Wikipedia - Laurence Oliphant:

Laurence Oliphant (3 August 1829 – 23 December 1888), a Member of Parliament, was a South African-born British author, traveller, diplomat, British intelligence agent, Christian mystic, and Christian Zionist. His best known book in his lifetime was a satirical novel, Piccadilly (1870). More heed has gone since to his plan for Jewish farming communities in the Holy Land, The Land of Gilead. Oliphant was a UK Member of Parliament for Stirling Burghs.

. . .Laurence and his wife Alice collaborated on a work of esoteric Christianity, which was published in 1885 as Sympneumata, or Evolutionary Forces Now Active in Man. Influenced by the American mystic Thomas Lake Harris as well as spiritualists Anna Kingsford and Edward Maitland, Sympneumata is founded on an interpretation of the Fall whereby the human soul was originally androgynous but became divided into male and female counterparts upon being encased in physical bodies. In Sympneumata the Oliphants emphasise the need to locate ones physical and spiritual counterparts through a breathing practice, with the aim of unlocking the androgyne within through 'vibratory' motion.

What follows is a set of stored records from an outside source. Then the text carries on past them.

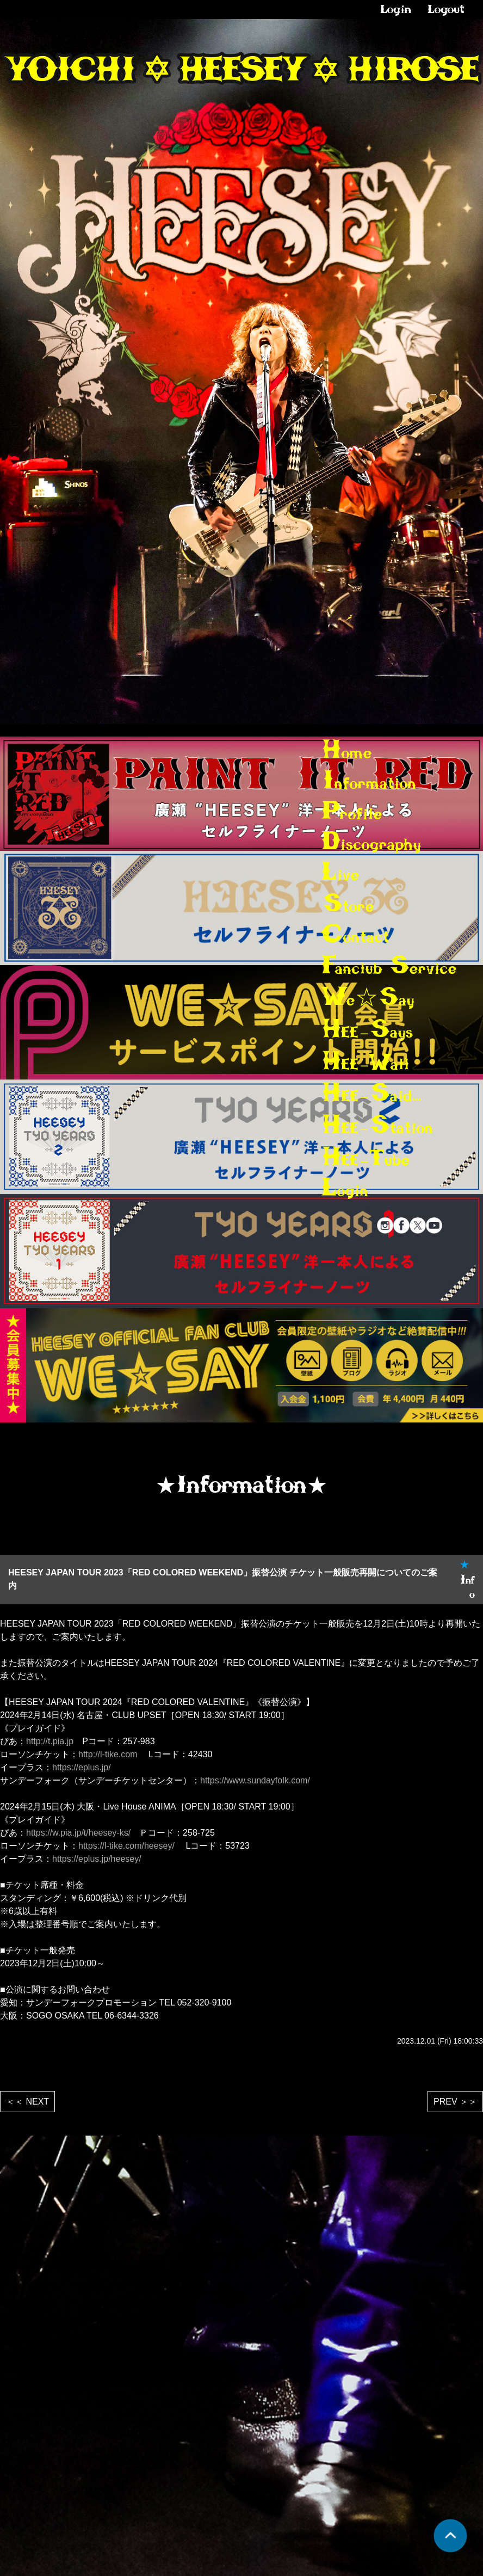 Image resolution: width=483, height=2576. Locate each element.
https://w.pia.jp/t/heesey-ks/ (78, 1832)
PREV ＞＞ (455, 2101)
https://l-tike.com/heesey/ (126, 1845)
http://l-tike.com (107, 1754)
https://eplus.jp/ (81, 1767)
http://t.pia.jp (49, 1741)
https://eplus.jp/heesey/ (96, 1858)
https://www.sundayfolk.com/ (255, 1780)
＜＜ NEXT (27, 2101) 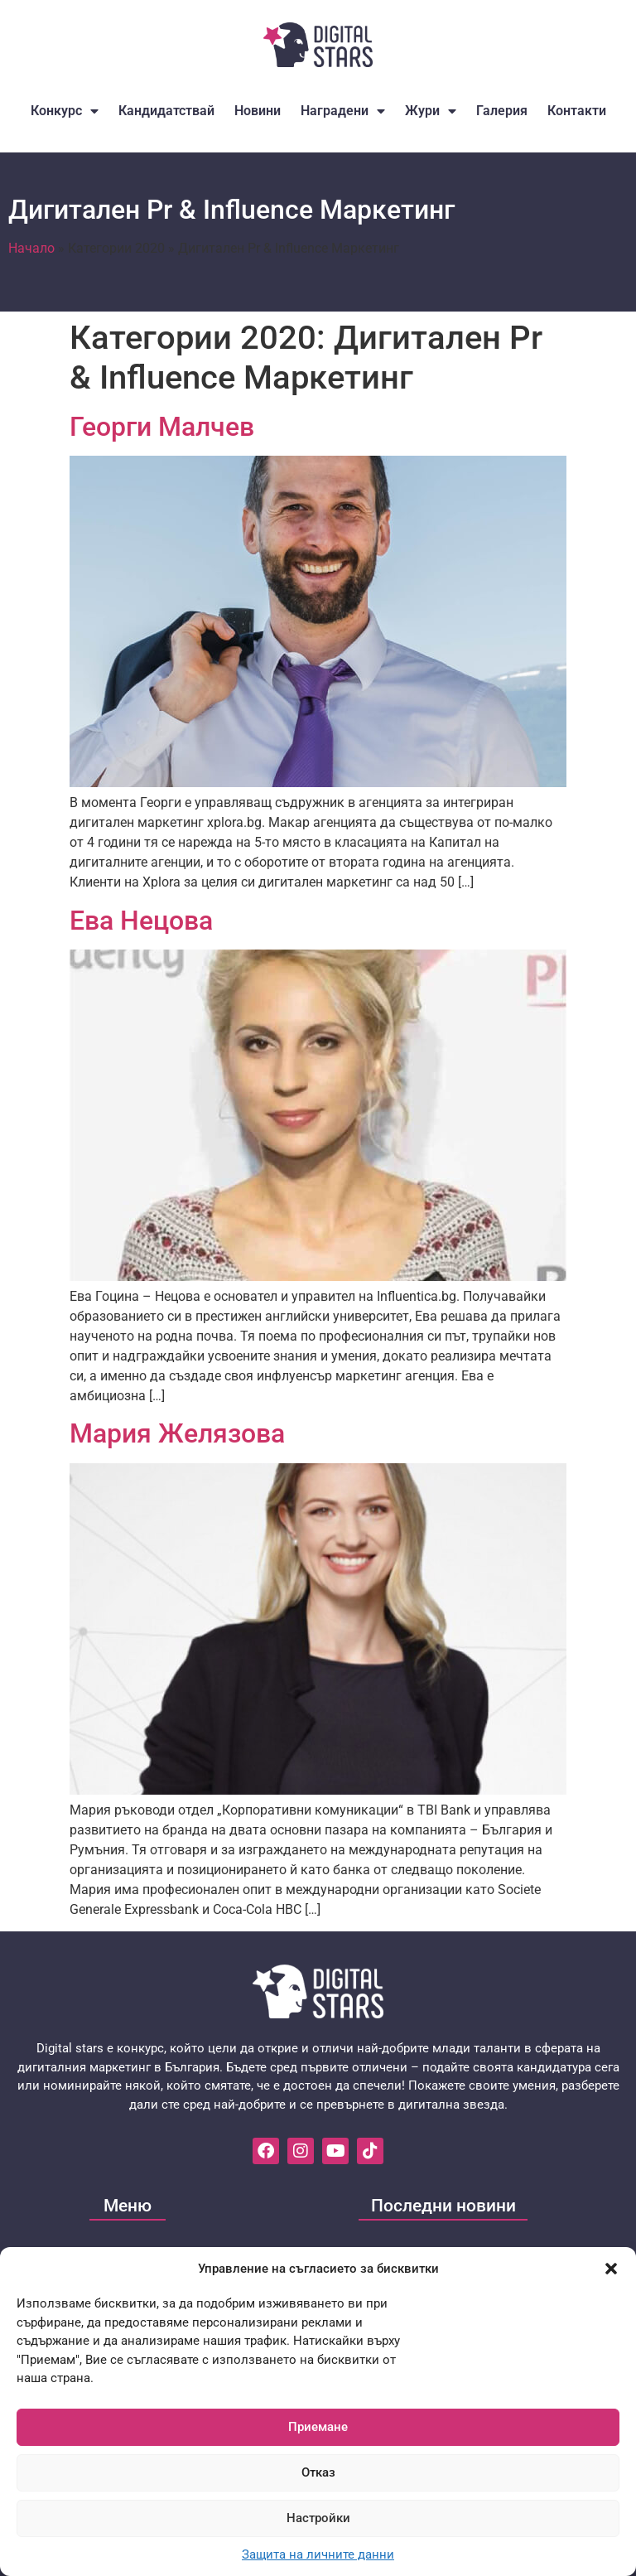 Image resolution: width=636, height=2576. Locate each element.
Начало (31, 248)
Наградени (343, 111)
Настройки (318, 2518)
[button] (611, 2268)
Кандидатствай (166, 110)
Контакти (576, 110)
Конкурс (65, 111)
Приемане (318, 2426)
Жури (430, 111)
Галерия (502, 110)
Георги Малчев (162, 426)
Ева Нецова (141, 920)
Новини (257, 110)
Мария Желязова (177, 1433)
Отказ (318, 2472)
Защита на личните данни (318, 2554) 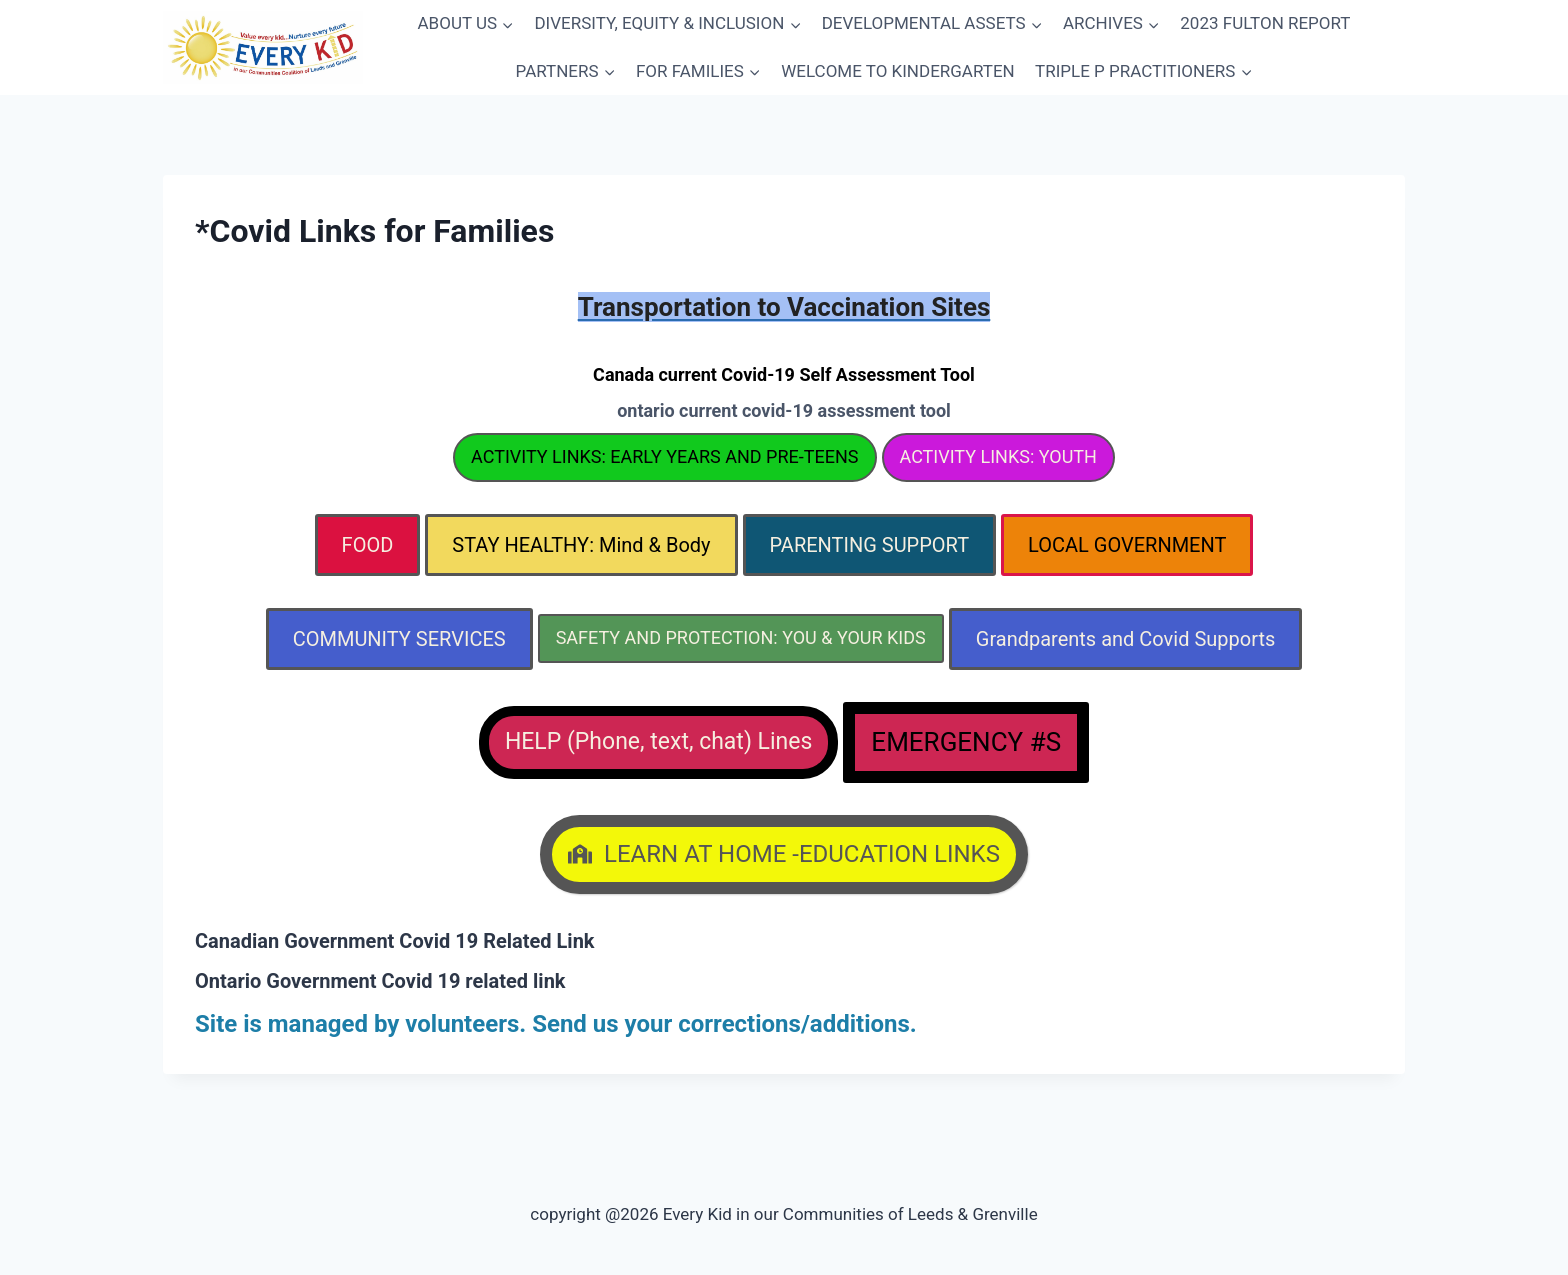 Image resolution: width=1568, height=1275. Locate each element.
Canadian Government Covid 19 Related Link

An excerpt from, "OTD in History April 20, 1799, Napoleon becomes the first world leader to promise the Jews a national homeland in Israel" By Bonnie K. Goodman, Medium, April 20, 2025:

In the spring of 1799, as Napoleon Bonaparte’s military campaign extended into the Middle East, a curious episode occurred—one that would resonate profoundly with the Zionist movement over a century later. Amid his siege of the city of Acre during the Egyptian Campaign, Napoleon allegedly issued a proclamation to the Jews, promising the restoration of their ancient homeland in Jerusalem. Though the authenticity and dissemination of this “proclamation” remain subject to historical debate, its symbolic significance is undoubted. It marked the first time a modern European leader publicly associated the idea of Jewish national restoration with geopolitical goals. In many ways, Napoleon’s appeal to the Jews of Eretz Yisrael foreshadowed later diplomatic efforts, most famously the Balfour Declaration of 1917, to engage with Jewish aspirations for nationhood.

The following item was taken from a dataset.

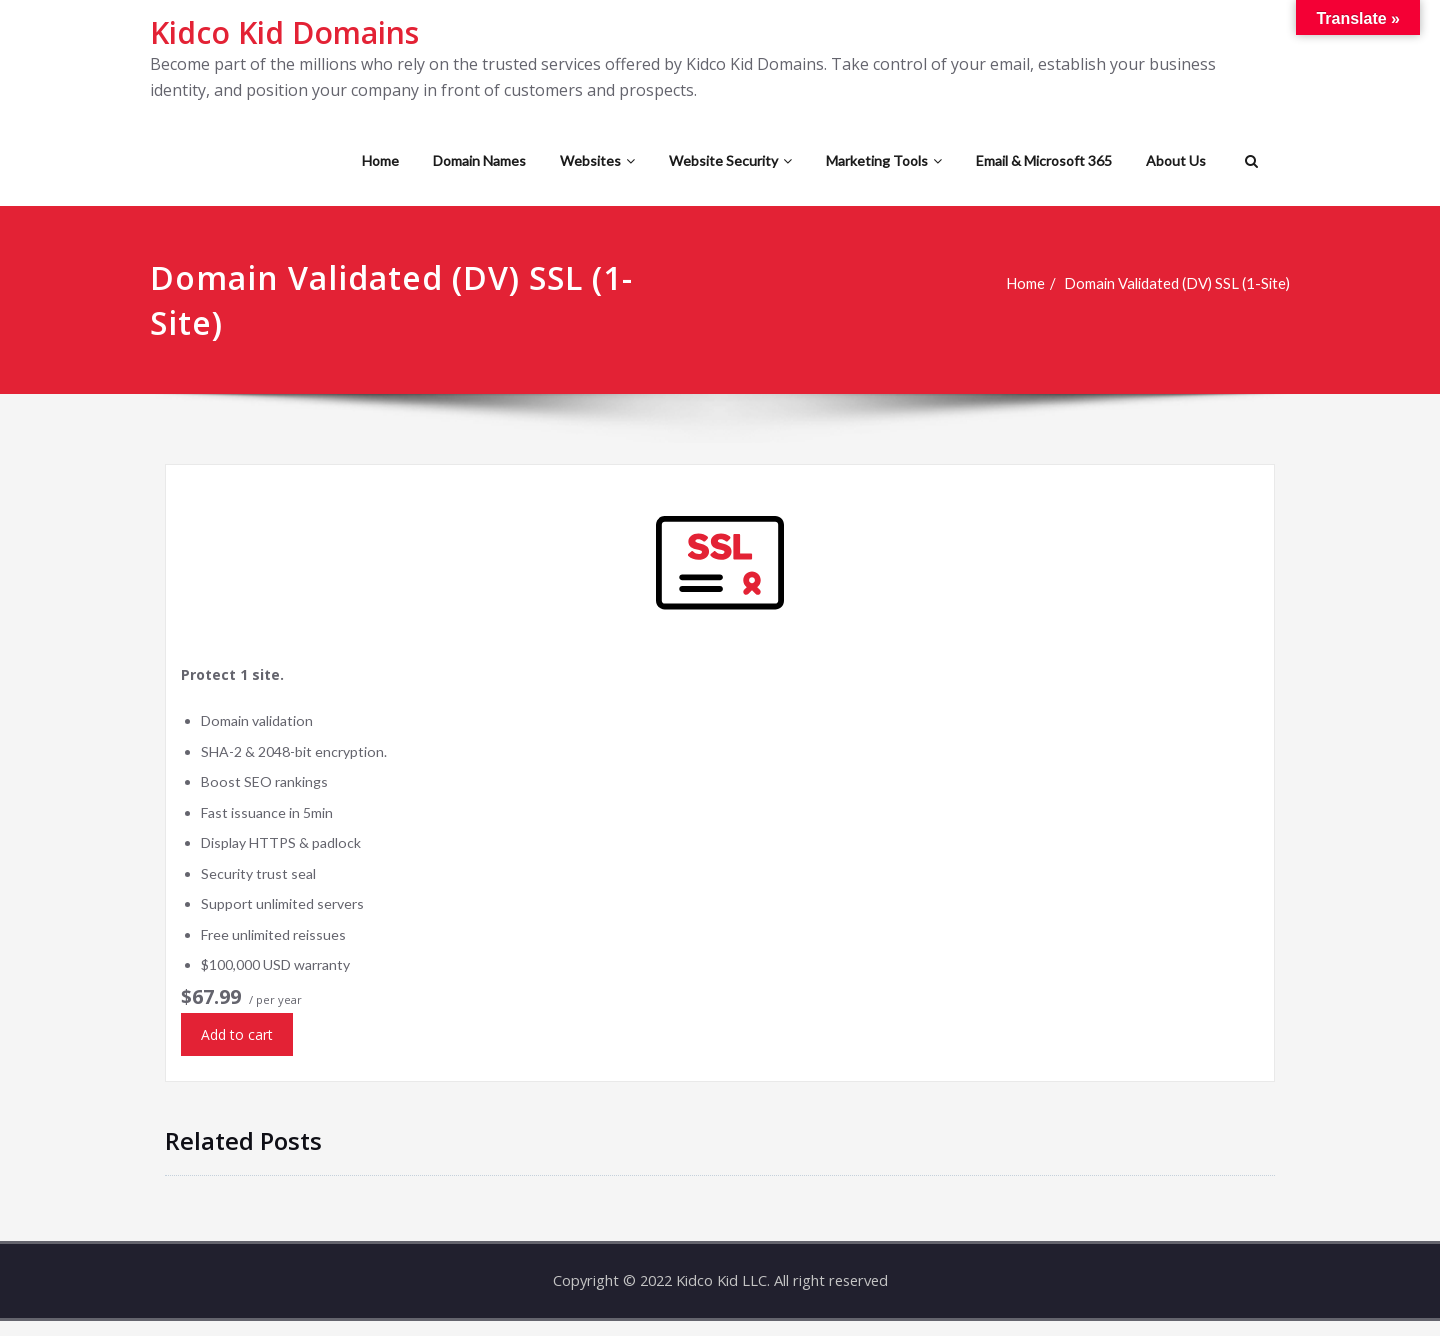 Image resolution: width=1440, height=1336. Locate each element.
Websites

The historical context, content, and legacy of Napoleon’s 1799 appeal included questions about its authenticity, motivations, and reception, particularly within the broader Enlightenment era and the rise of Jewish emancipation. Ultimately, while the promise may not have carried concrete political weight and led to any tangible results, it planted ideological seeds that would bloom and develop into the age of Zionism.

. . .Napoleon’s attitude toward the Jews was complex, reflecting the tensions between Enlightenment universalism, French nationalism, and pragmatic politics. During his reign, he enacted policies that promoted Jewish emancipation, including the recognition of Jews as French citizens. He convened the Sanhedrin in 1807, a symbolic body meant to integrate Jews into French civic life while affirming loyalty to the state.

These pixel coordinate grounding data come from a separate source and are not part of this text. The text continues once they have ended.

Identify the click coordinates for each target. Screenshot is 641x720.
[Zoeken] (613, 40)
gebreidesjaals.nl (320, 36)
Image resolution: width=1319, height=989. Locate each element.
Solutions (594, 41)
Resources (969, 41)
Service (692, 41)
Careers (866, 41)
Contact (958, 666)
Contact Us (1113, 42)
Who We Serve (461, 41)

However, Napoleon also harbored ambivalent and occasionally hostile attitudes toward Jewish economic practices, particularly in Alsace and Lorraine, where he briefly restricted Jewish moneylending. His policy was not based on theological anti-Judaism, as in medieval Europe, but on Enlightenment ideals of rationalization and integration, “regenerating” the Jews as useful citizens.

In the Middle East, Napoleon’s appeal to the Jews was both ideological and tactical Ideologically, it aligned with the revolutionary principles of liberty, equality, and fraternity, extended to a historically marginalized people. Tactically, Napoleon sought to undermine Ottoman rule by rallying minorities to the French cause. By presenting himself as a modern Cyrus, referencing the Persian king who allowed the Jews to return from Babylonian exile, Napoleon hoped to win Jewish hearts and possibly arms.

Moreover, by invoking the restoration of ancient Jerusalem, Napoleon tapped into the growing messianic fervor among some Jewish communities, particularly those influenced by the teachings of Rabbi Elijah of Vilna and other proto-Zionist thinkers.  His appeal was not merely to the Jews of Palestine but to world Jewry, especially in Europe, where he needed financial and diplomatic support.